# reference photo help needed



## WoodlandSpirit (Dec 23, 2015)

I need two reference photos to work from. I'm starting a picture with 2 people in a courtyard one is a Glumdalitch size girl the other is a Dr Gulliver size man. The man is on stilts about reaching the hight of the girls knee with the top of his head. He's quite happy to be there, having gone on purpose and having brought seeds and animals with him to the giants land. He's looking up, waiting, she's looking down, about to pick him up. She's about 11 he's an adult 6 inches tall. There will be an island in the court pond with tiny stuff on it.
I've had a devil of a time finding pictures that are right. Someone point me to the right place if you would.
Thanks


----------



## TerryCurley (Jan 4, 2015)

I'm guessing you already tried using Google search. I get a lot of my reference photos from the internet.


----------



## WoodlandSpirit (Dec 23, 2015)

Well, google doesn't seem to understand my English. Maybe I just don't know how to do it.


----------



## WoodlandSpirit (Dec 23, 2015)

I realize not everyone has read Gulliver's travels. The giants were 12 times our size. A foot to every inch. Dr Gulliver wasn't happy there but he could have been. This guy is happy there. 

The problem is finding someone with the right pose or close enough and the right age.


----------



## TerryCurley (Jan 4, 2015)

I used BING and put in "images Gulliver's Travels Giants" and it gave me a bunch of links. Here's one of them. Don't know if it's any good for your purpose though.

http://www.bing.com/images/search?q...vt=images+Gulliver's+travels+giants&FORM=IGRE


----------



## WoodlandSpirit (Dec 23, 2015)

Didn't really help but at least you tried. I was thinking about paying a kid to let me take a picture of her in the right pose but I'm not sure how well that would work out. People are pretty paranoid about strangers taking pictures of their kids, and with good reason unfortunately.
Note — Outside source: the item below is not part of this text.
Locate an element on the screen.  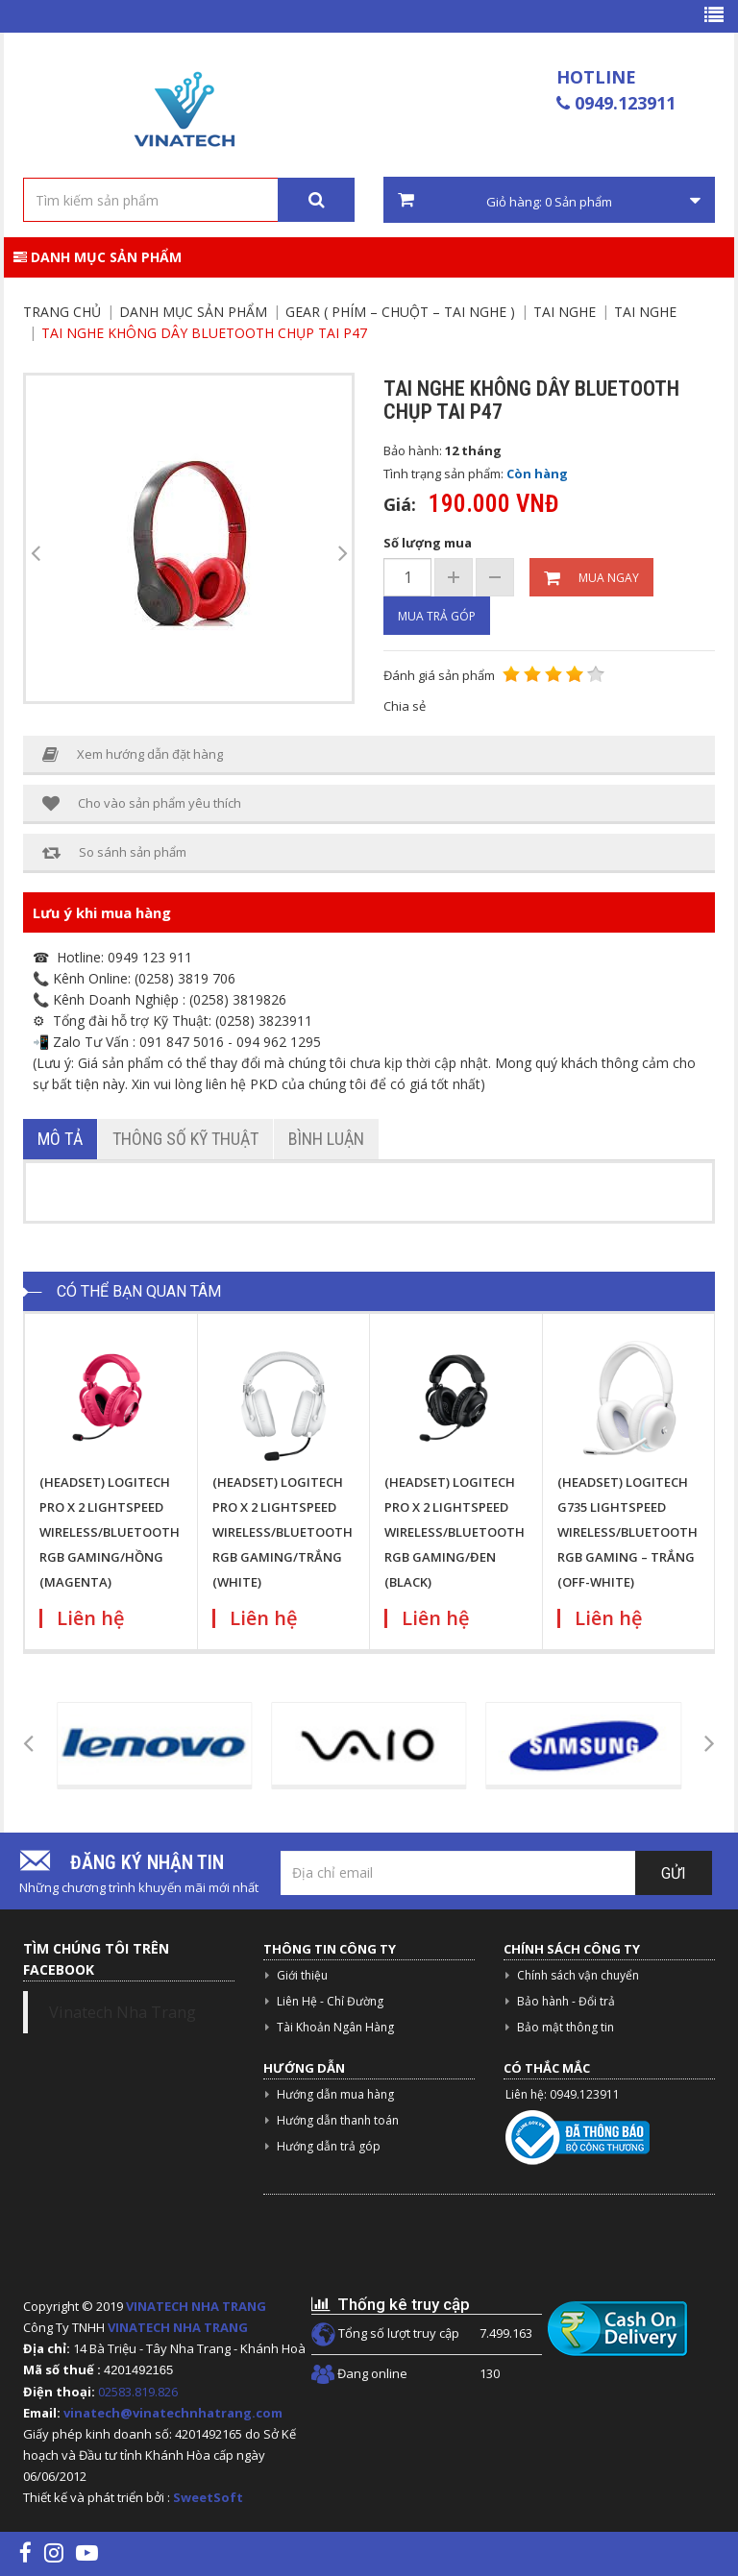 Trang chủ is located at coordinates (62, 312).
Maybe there's a computer program or website for this kind of thing?


----------



## WoodlandSpirit (Dec 23, 2015)

It doesn't have to be a real person as long as it's a good model.


----------



## just (Mar 3, 2015)

Can you draw without a model?


----------



## WoodlandSpirit (Dec 23, 2015)

No not really. I'd have to practice a lot more than I do.


----------



## WoodlandSpirit (Dec 23, 2015)

Shutterstock to the rescue! Finally found something usable.


----------